## The problem
If a line in the listing below has the string "site", copy it out.

## Data to process
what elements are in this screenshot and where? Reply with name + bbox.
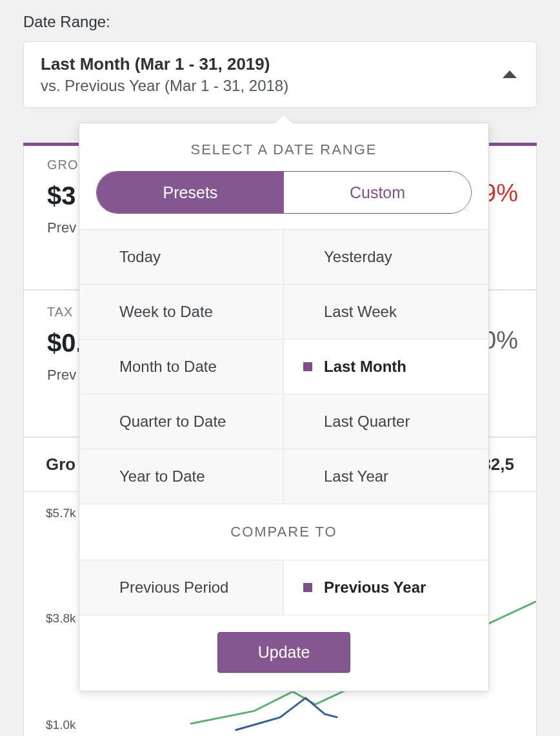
compare-previous-period[interactable]: Previous Period: [79, 560, 284, 615]
update-button[interactable]: Update: [217, 632, 351, 673]
date-range-label: Date Range:: [23, 13, 537, 31]
preset-last-year[interactable]: Last Year: [284, 449, 488, 504]
preset-last-week[interactable]: Last Week: [284, 285, 488, 340]
compare-title: COMPARE TO: [79, 504, 488, 560]
tab-presets[interactable]: Presets: [97, 172, 284, 213]
selected-range-secondary: vs. Previous Year (Mar 1 - 31, 2018): [41, 76, 288, 96]
preset-year-to-date[interactable]: Year to Date: [79, 449, 284, 504]
compare-previous-year[interactable]: Previous Year: [284, 560, 488, 615]
preset-last-month[interactable]: Last Month: [284, 340, 488, 394]
marker-icon: [303, 583, 312, 592]
date-range-dropdown[interactable]: Last Month (Mar 1 - 31, 2019) vs. Previo…: [23, 41, 537, 108]
preset-today[interactable]: Today: [79, 230, 284, 285]
preset-week-to-date[interactable]: Week to Date: [79, 285, 284, 340]
marker-icon: [303, 362, 312, 371]
date-range-popover: SELECT A DATE RANGE Presets Custom Today…: [79, 123, 489, 691]
presets-custom-toggle: Presets Custom: [96, 171, 472, 214]
gross-summary-label: Gro: [46, 455, 75, 475]
preset-grid: Today Yesterday Week to Date Last Week M…: [79, 229, 488, 504]
y-axis-label: $5.7k: [46, 506, 75, 520]
tab-custom[interactable]: Custom: [284, 172, 471, 213]
preset-month-to-date[interactable]: Month to Date: [79, 340, 284, 394]
preset-last-quarter[interactable]: Last Quarter: [284, 394, 488, 449]
popover-title: SELECT A DATE RANGE: [79, 123, 488, 171]
caret-up-icon: [503, 70, 517, 78]
compare-grid: Previous Period Previous Year: [79, 560, 488, 615]
selected-range-primary: Last Month (Mar 1 - 31, 2019): [41, 54, 288, 76]
preset-yesterday[interactable]: Yesterday: [284, 230, 488, 285]
preset-quarter-to-date[interactable]: Quarter to Date: [79, 394, 284, 449]
y-axis-label: $1.0k: [46, 718, 75, 732]
y-axis-label: $3.8k: [46, 611, 75, 626]
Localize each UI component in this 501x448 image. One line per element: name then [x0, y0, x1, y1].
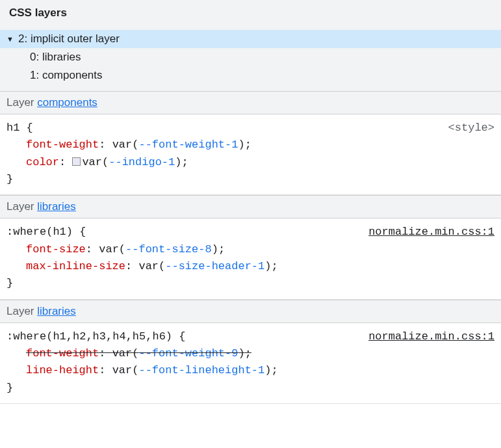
declaration[interactable]: max-inline-size: var(--size-header-1);: [6, 258, 495, 275]
declaration[interactable]: color: var(--indigo-1);: [6, 154, 495, 171]
layer-prefix: Layer: [6, 96, 37, 109]
layer-link[interactable]: components: [37, 96, 97, 109]
rule-close: }: [6, 171, 495, 188]
tree-row-child[interactable]: 1: components: [0, 66, 501, 85]
rule-source-link[interactable]: normalize.min.css:1: [368, 224, 495, 241]
css-rule: normalize.min.css:1 :where(h1) { font-si…: [0, 218, 501, 299]
tree-label: 2: implicit outer layer: [18, 33, 120, 46]
layer-prefix: Layer: [6, 200, 37, 213]
chevron-down-icon[interactable]: ▼: [6, 35, 16, 43]
css-rule: normalize.min.css:1 :where(h1,h2,h3,h4,h…: [0, 323, 501, 404]
layer-header: Layer libraries: [0, 300, 501, 323]
color-swatch[interactable]: [72, 157, 81, 166]
layer-header: Layer libraries: [0, 195, 501, 218]
tree-row-root[interactable]: ▼ 2: implicit outer layer: [0, 30, 501, 48]
declaration[interactable]: font-weight: var(--font-weight-1);: [6, 137, 495, 153]
tree-label: 1: components: [30, 69, 103, 82]
tree-row-child[interactable]: 0: libraries: [0, 48, 501, 66]
declaration-overridden[interactable]: font-weight: var(--font-weight-9);: [6, 345, 495, 362]
rule-close: }: [6, 380, 495, 397]
layer-header: Layer components: [0, 91, 501, 114]
layer-link[interactable]: libraries: [37, 305, 76, 317]
panel-title: CSS layers: [0, 0, 501, 26]
css-rule: <style> h1 { font-weight: var(--font-wei…: [0, 114, 501, 195]
layer-prefix: Layer: [6, 305, 37, 317]
selector[interactable]: h1 {: [6, 120, 495, 137]
tree-label: 0: libraries: [30, 51, 81, 64]
css-layers-tree: ▼ 2: implicit outer layer 0: libraries 1…: [0, 26, 501, 91]
declaration[interactable]: font-size: var(--font-size-8);: [6, 241, 495, 258]
rule-source-link[interactable]: normalize.min.css:1: [368, 328, 495, 345]
rule-source: <style>: [448, 120, 495, 137]
layer-link[interactable]: libraries: [37, 200, 76, 213]
rule-close: }: [6, 275, 495, 292]
declaration[interactable]: line-height: var(--font-lineheight-1);: [6, 362, 495, 379]
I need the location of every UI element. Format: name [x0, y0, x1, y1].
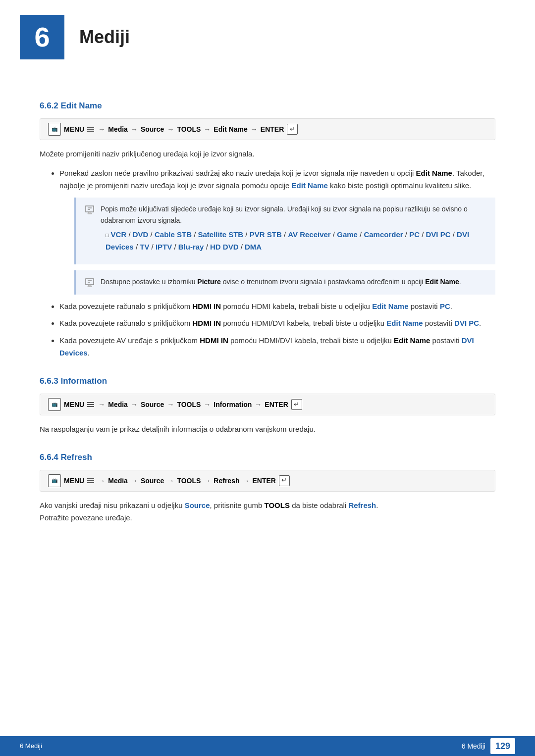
footer-page-number: 129 [490, 738, 515, 755]
nav-arrow-3: → [167, 124, 174, 135]
nav-tools-1: TOOLS [177, 124, 201, 135]
section-662-heading: 6.6.2 Edit Name [40, 99, 495, 112]
note-sublist-1: VCR / DVD / Cable STB / Satellite STB / … [101, 229, 487, 253]
menu-bars-icon-3 [87, 478, 94, 483]
nav-enter-label-1: ENTER [261, 124, 284, 135]
menu-bars-icon [87, 127, 94, 132]
nav-path-663: 📺 MENU → Media → Source → TOOLS → Inform… [40, 394, 495, 415]
iptv: IPTV [156, 243, 172, 251]
nav-enter-label-3: ENTER [253, 475, 276, 486]
game: Game [337, 230, 358, 239]
hdmi-in-ref-1: HDMI IN [192, 302, 221, 310]
nav-media-1: Media [108, 124, 128, 135]
tv: TV [140, 243, 149, 251]
dvi-pc-ref-1: DVI PC [454, 319, 479, 327]
nav-arrow-1: → [98, 124, 105, 135]
chapter-number-box: 6 [20, 15, 64, 59]
nav-arrow-11: → [98, 475, 105, 486]
menu-remote-icon-2: 📺 [48, 398, 61, 411]
pc: PC [409, 230, 420, 239]
note-text-2: Dostupne postavke u izborniku Picture ov… [101, 276, 461, 287]
note-icon-1 [84, 204, 96, 216]
picture-ref: Picture [197, 278, 220, 286]
nav-source-3: Source [141, 475, 164, 486]
note-box-2: Dostupne postavke u izborniku Picture ov… [74, 270, 495, 295]
note-sublist-item-1: VCR / DVD / Cable STB / Satellite STB / … [106, 229, 487, 253]
edit-name-ref-2: Edit Name [292, 181, 328, 190]
edit-name-ref-5: Edit Name [386, 319, 423, 327]
edit-name-ref-6: Edit Name [394, 336, 430, 345]
bullet-list-662: Ponekad zaslon neće pravilno prikazivati… [40, 167, 495, 359]
nav-source-2: Source [141, 399, 164, 410]
nav-media-2: Media [108, 399, 128, 410]
menu-bars-icon-2 [87, 402, 94, 407]
nav-tools-3: TOOLS [177, 475, 201, 486]
note-box-1: Popis može uključivati sljedeće uređaje … [74, 198, 495, 264]
nav-refresh: Refresh [214, 475, 239, 486]
menu-remote-icon: 📺 [48, 123, 61, 136]
nav-arrow-9: → [204, 399, 211, 410]
satellite-stb: Satellite STB [198, 230, 244, 239]
main-content: 6.6.2 Edit Name 📺 MENU → Media → Source … [0, 74, 535, 570]
nav-menu-label: MENU [64, 124, 84, 135]
hdmi-in-ref-2: HDMI IN [192, 319, 221, 327]
vcr: VCR [111, 230, 127, 239]
pvr-stb: PVR STB [250, 230, 282, 239]
body-662: Možete promijeniti naziv priključenog ur… [40, 148, 495, 160]
nav-tools-2: TOOLS [177, 399, 201, 410]
footer: 6 Mediji 6 Mediji 129 [0, 736, 535, 756]
note-text-1: Popis može uključivati sljedeće uređaje … [101, 203, 487, 258]
av-receiver: AV Receiver [288, 230, 330, 239]
footer-chapter-label: 6 Mediji [462, 741, 485, 752]
body-664: Ako vanjski uređaji nisu prikazani u odj… [40, 500, 495, 524]
enter-icon-1: ↵ [287, 124, 298, 135]
bullet-662-4: Kada povezujete AV uređaje s priključkom… [59, 335, 495, 359]
nav-editname-1: Edit Name [214, 124, 247, 135]
hd-dvd: HD DVD [210, 243, 239, 251]
dvd: DVD [133, 230, 149, 239]
bullet-662-1: Ponekad zaslon neće pravilno prikazivati… [59, 167, 495, 295]
nav-arrow-4: → [204, 124, 211, 135]
nav-source-1: Source [141, 124, 164, 135]
pc-ref-1: PC [440, 302, 450, 310]
nav-arrow-10: → [255, 399, 262, 410]
bluray: Blu-ray [178, 243, 204, 251]
nav-arrow-5: → [251, 124, 258, 135]
nav-enter-label-2: ENTER [265, 399, 288, 410]
menu-remote-icon-3: 📺 [48, 474, 61, 487]
edit-name-ref-1: Edit Name [416, 169, 452, 177]
camcorder: Camcorder [364, 230, 403, 239]
dma: DMA [245, 243, 262, 251]
nav-media-3: Media [108, 475, 128, 486]
refresh-ref: Refresh [348, 501, 376, 509]
nav-arrow-8: → [167, 399, 174, 410]
nav-menu-label-2: MENU [64, 399, 84, 410]
nav-information: Information [214, 399, 252, 410]
section-664-heading: 6.6.4 Refresh [40, 451, 495, 464]
nav-arrow-6: → [98, 399, 105, 410]
enter-icon-3: ↵ [279, 475, 290, 486]
nav-arrow-14: → [204, 475, 211, 486]
footer-left-label: 6 Mediji [20, 741, 42, 752]
nav-arrow-13: → [167, 475, 174, 486]
enter-icon-2: ↵ [291, 399, 302, 410]
nav-arrow-15: → [243, 475, 250, 486]
body-663: Na raspolaganju vam je prikaz detaljnih … [40, 423, 495, 436]
section-663-heading: 6.6.3 Information [40, 374, 495, 388]
chapter-title: Mediji [79, 23, 130, 51]
note-icon-2 [84, 277, 96, 289]
nav-path-664: 📺 MENU → Media → Source → TOOLS → Refres… [40, 470, 495, 492]
nav-arrow-2: → [131, 124, 138, 135]
chapter-header: 6 Mediji [0, 0, 535, 69]
bullet-662-2: Kada povezujete računalo s priključkom H… [59, 301, 495, 313]
hdmi-in-ref-3: HDMI IN [200, 336, 228, 345]
nav-path-662: 📺 MENU → Media → Source → TOOLS → Edit N… [40, 118, 495, 140]
tools-ref: TOOLS [265, 501, 290, 509]
nav-menu-label-3: MENU [64, 475, 84, 486]
chapter-number: 6 [34, 15, 50, 59]
edit-name-ref-4: Edit Name [372, 302, 408, 310]
bullet-662-3: Kada povezujete računalo s priključkom H… [59, 317, 495, 330]
dvi-pc: DVI PC [426, 230, 451, 239]
source-ref: Source [185, 501, 210, 509]
edit-name-ref-3: Edit Name [425, 278, 459, 286]
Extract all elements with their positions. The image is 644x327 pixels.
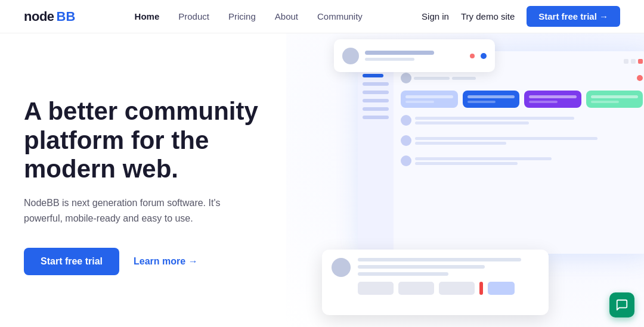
floating-card-bottom [322,250,549,315]
list-lines-1 [415,117,643,124]
hero-title: A better community platform for the mode… [24,97,286,183]
card-line-f [529,101,558,103]
nav-item-pricing[interactable]: Pricing [228,11,256,22]
list-lines-3 [415,157,643,165]
hero-buttons: Start free trial Learn more → [24,248,322,275]
start-trial-button[interactable]: Start free trial [24,248,119,275]
mockup-tag-1 [401,73,411,83]
mockup-content: nodeBB [394,51,644,254]
sidebar-item-3 [363,91,389,94]
navbar: nodeBB Home Product Pricing About Commun… [0,0,644,33]
bottom-line-3 [358,272,448,276]
nav-link-home[interactable]: Home [135,11,160,21]
mockup-tb-btn3 [638,59,643,64]
list-dot-2 [401,135,411,146]
bottom-btn-gray-3 [439,282,475,295]
list-lines-2 [415,137,643,145]
card-line-1 [365,51,434,55]
mockup-tags-row [401,73,643,83]
mockup-red-dot [637,75,643,81]
list-line-1a [415,117,574,120]
card-line-g [591,95,639,98]
bottom-btn-gray-1 [358,282,394,295]
list-line-3b [415,162,518,165]
mockup-card-purple [524,91,581,108]
bottom-btn-red [479,282,483,295]
hero-section: A better community platform for the mode… [0,33,644,327]
start-trial-button-nav[interactable]: Start free trial → [527,6,620,27]
logo: nodeBB [24,9,75,24]
hero-subtitle: NodeBB is next generation forum software… [24,195,250,226]
nav-item-about[interactable]: About [275,11,298,22]
nav-link-community[interactable]: Community [317,11,363,21]
navbar-actions: Sign in Try demo site Start free trial → [422,6,620,27]
main-nav: Home Product Pricing About Community [135,11,363,22]
mockup-tb-btn2 [631,59,636,64]
floating-card-top [334,39,495,72]
card-bottom-buttons [358,282,539,295]
nav-link-product[interactable]: Product [178,11,209,21]
mockup-list-item-1 [401,113,643,128]
bottom-btn-blue [488,282,515,295]
chat-widget[interactable] [609,292,634,317]
chat-icon [615,298,628,312]
bottom-line-1 [358,258,521,261]
mockup-cards-row [401,91,643,108]
logo-bb-text: BB [57,9,76,24]
card-line-h [591,101,620,103]
learn-more-button[interactable]: Learn more → [134,256,198,267]
nav-link-pricing[interactable]: Pricing [228,11,256,21]
nav-item-community[interactable]: Community [317,11,363,22]
mockup-card-blue-mid [463,91,520,108]
card-line-d [467,101,496,103]
card-bottom-content [358,258,539,295]
sidebar-item-6 [363,116,389,119]
sidebar-item-4 [363,99,389,102]
signin-button[interactable]: Sign in [422,11,449,21]
avatar-top [342,48,359,64]
card-red-dot [470,54,475,58]
list-dot-1 [401,115,411,126]
avatar-bottom [332,258,351,277]
card-line-b [405,101,434,103]
mockup-list-item-3 [401,153,643,169]
mockup-card-blue-light [401,91,458,108]
card-line-a [405,95,453,98]
mockup-card-green [586,91,643,108]
list-line-2a [415,137,597,140]
bottom-line-2 [358,265,485,269]
card-line-c [467,95,515,98]
ui-mockup-main: nodeBB [358,51,644,254]
sidebar-item-2 [363,82,389,86]
nav-link-about[interactable]: About [275,11,298,21]
mockup-tag-line2 [452,77,476,80]
nav-item-product[interactable]: Product [178,11,209,22]
mockup-tb-btn1 [624,59,628,64]
list-dot-3 [401,155,411,166]
list-line-1b [415,122,529,124]
mockup-list-item-2 [401,133,643,148]
hero-right: nodeBB [322,33,620,327]
sidebar-item-1 [363,74,383,77]
list-line-2b [415,142,506,145]
logo-node-text: node [24,9,54,24]
hero-left: A better community platform for the mode… [24,85,322,275]
card-line-e [529,95,577,98]
bottom-btn-gray-2 [398,282,434,295]
mockup-sidebar [358,51,394,254]
sidebar-item-5 [363,107,389,111]
list-line-3a [415,157,552,160]
card-line-2 [365,58,414,61]
card-blue-dot [481,53,487,59]
demo-button[interactable]: Try demo site [461,11,515,21]
mockup-tag-line [414,77,450,80]
nav-item-home[interactable]: Home [135,11,160,22]
card-top-lines [365,51,464,61]
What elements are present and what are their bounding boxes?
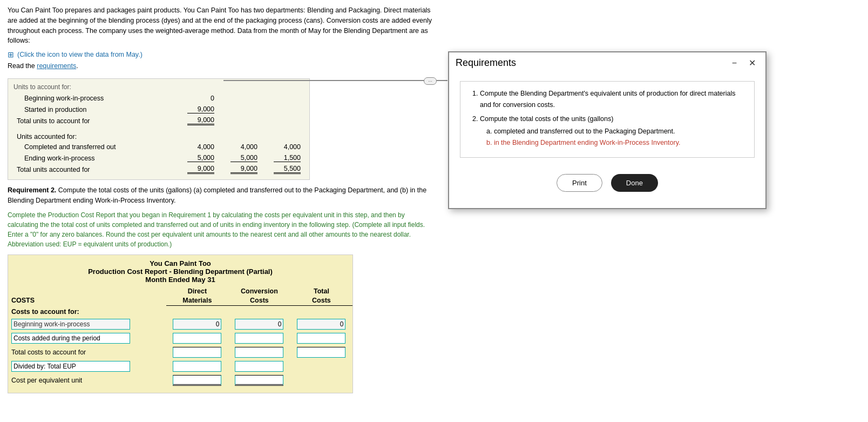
requirements-modal: Requirements − ✕ Compute the Blending De… [448, 51, 767, 209]
costs-added-total-cell [290, 331, 352, 345]
req2-text: Requirement 2. Compute the total costs o… [8, 185, 435, 206]
read-label: Read the [8, 62, 35, 70]
started-val-span: 9,000 [187, 105, 214, 113]
divided-label-input[interactable] [11, 361, 130, 372]
col-header-cc: Conversion [228, 286, 290, 295]
modal-controls: − ✕ [729, 57, 759, 69]
total-costs-row: Total costs to account for [8, 345, 352, 359]
print-button[interactable]: Print [557, 174, 602, 192]
report-title: Production Cost Report - Blending Depart… [10, 267, 350, 276]
modal-body: Compute the Blending Department's equiva… [449, 73, 765, 208]
divided-by-row [8, 359, 352, 373]
req2-modal-text: Compute the total costs of the units (ga… [480, 115, 613, 123]
total-costs-dm-cell [166, 345, 228, 359]
instruction-text: Complete the Production Cost Report that… [8, 210, 435, 249]
units-table: Beginning work-in-process 0 Started in p… [13, 93, 304, 175]
col-sub-cc: Costs [228, 295, 290, 306]
requirements-link[interactable]: requirements [37, 62, 76, 70]
divided-dm-cell [166, 359, 228, 373]
total-costs-label: Total costs to account for [8, 345, 166, 359]
total2-col3: 5,500 [261, 164, 304, 175]
bwip-dm-input[interactable] [173, 319, 221, 330]
costs-added-dm-input[interactable] [173, 333, 221, 344]
req2-bold: Requirement 2. [8, 186, 56, 194]
bwip-cc-cell [228, 317, 290, 331]
req2-subitems: a. completed and transferred out to the … [480, 126, 745, 149]
divided-total-cell [290, 359, 352, 373]
divided-dm-input[interactable] [173, 361, 221, 372]
connector-dots: ··· [424, 77, 437, 85]
total-costs-dm-input[interactable] [173, 347, 221, 358]
col-headers-row: Direct Conversion Total [8, 286, 352, 295]
modal-minimize-button[interactable]: − [729, 57, 740, 69]
units-table-area: Units to account for: Beginning work-in-… [8, 78, 310, 180]
bwip-cost-label-input[interactable] [11, 319, 130, 330]
cost-per-unit-cc-cell [228, 373, 290, 387]
cost-per-unit-dm-input[interactable] [173, 375, 221, 386]
production-cost-report: You Can Paint Too Production Cost Report… [8, 254, 353, 393]
completed-col2: 4,000 [218, 142, 261, 152]
total1-label: Total units to account for [13, 115, 174, 126]
started-label: Started in production [13, 104, 174, 115]
table-row: Completed and transferred out 4,000 4,00… [13, 142, 304, 152]
costs-added-label-input[interactable] [11, 333, 130, 344]
total2-label: Total units accounted for [13, 164, 174, 175]
costs-to-account-row: Costs to account for: [8, 305, 352, 317]
intro-text: You Can Paint Too prepares and packages … [8, 5, 435, 46]
modal-close-button[interactable]: ✕ [745, 57, 759, 69]
started-value: 9,000 [174, 104, 218, 115]
col-sub-dm: Materials [166, 295, 228, 306]
ending-col3: 1,500 [261, 152, 304, 164]
total1-value: 9,000 [174, 115, 218, 126]
divided-label-cell [8, 359, 166, 373]
total-costs-total-input[interactable] [297, 347, 345, 358]
completed-col3: 4,000 [261, 142, 304, 152]
table-row: Ending work-in-process 5,000 5,000 1,500 [13, 152, 304, 164]
col-header-dm: Direct [166, 286, 228, 295]
ending-col2-span: 5,000 [230, 154, 257, 162]
divided-cc-cell [228, 359, 290, 373]
bwip-cost-label [8, 317, 166, 331]
ending-col1-span: 5,000 [187, 154, 214, 162]
total2-col1: 9,000 [174, 164, 218, 175]
bwip-total-input[interactable] [297, 319, 345, 330]
ending-col2: 5,000 [218, 152, 261, 164]
report-table: Direct Conversion Total COSTS Materials … [8, 286, 352, 393]
total-costs-cc-input[interactable] [235, 347, 283, 358]
bwip-dm-cell [166, 317, 228, 331]
report-date: Month Ended May 31 [10, 276, 350, 284]
requirements-list: Compute the Blending Department's equiva… [469, 88, 745, 149]
ending-col3-span: 1,500 [274, 154, 301, 162]
completed-label: Completed and transferred out [13, 142, 174, 152]
bwip-cc-input[interactable] [235, 319, 283, 330]
click-icon-row: ⊞ (Click the icon to view the data from … [8, 50, 435, 59]
divided-cc-input[interactable] [235, 361, 283, 372]
costs-added-cc-input[interactable] [235, 333, 283, 344]
costs-added-total-input[interactable] [297, 333, 345, 344]
costs-main-label: COSTS [8, 295, 166, 306]
list-item: Compute the Blending Department's equiva… [480, 88, 745, 111]
cost-per-unit-cc-input[interactable] [235, 375, 283, 386]
costs-added-row [8, 331, 352, 345]
company-name: You Can Paint Too [10, 259, 350, 267]
units-accounted-header: Units accounted for: [13, 132, 304, 142]
done-button[interactable]: Done [611, 174, 658, 192]
req2-sub-b-text: b. in the Blending Department ending Wor… [486, 139, 680, 146]
cost-per-unit-total-cell [290, 373, 352, 387]
grid-icon[interactable]: ⊞ [8, 50, 14, 59]
modal-title: Requirements [456, 57, 516, 69]
read-requirements-row: Read the requirements. [8, 62, 435, 70]
click-data-link[interactable]: (Click the icon to view the data from Ma… [17, 51, 143, 58]
modal-actions: Print Done [460, 169, 755, 200]
cost-per-unit-row: Cost per equivalent unit [8, 373, 352, 387]
total-costs-total-cell [290, 345, 352, 359]
list-item: Compute the total costs of the units (ga… [480, 113, 745, 149]
total-accounted-row: Total units accounted for 9,000 9,000 5,… [13, 164, 304, 175]
bwip-label: Beginning work-in-process [13, 93, 174, 104]
costs-to-account-label: Costs to account for: [8, 305, 352, 317]
costs-added-dm-cell [166, 331, 228, 345]
connector-line [223, 80, 447, 81]
table-row: Beginning work-in-process 0 [13, 93, 304, 104]
table-row: Started in production 9,000 [13, 104, 304, 115]
total2-col2-span: 9,000 [230, 165, 257, 174]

## Answer for the task
navbar-actions: Sign in Try demo site Start free trial → [422,6,620,27]
demo-button[interactable]: Try demo site [461,11,515,21]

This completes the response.